§ TASK DIRECTIONS:
Your answer should show every line of the material below that includes "vous".

§ DATASET ENTRIES:

----

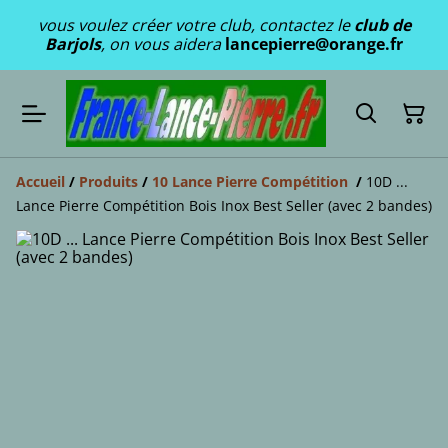
vous voulez créer votre club, contactez le
club de
Barjols
, on vous aidera
lancepierre@orange.fr
Accueil
/
Produits
/
10 Lance Pierre Compétition
/
10D ...
Lance Pierre Compétition Bois Inox Best Seller (avec 2 bandes)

----

§ SOLVED PROBLEM:
vous voulez créer votre club, contactez le
, on vous aidera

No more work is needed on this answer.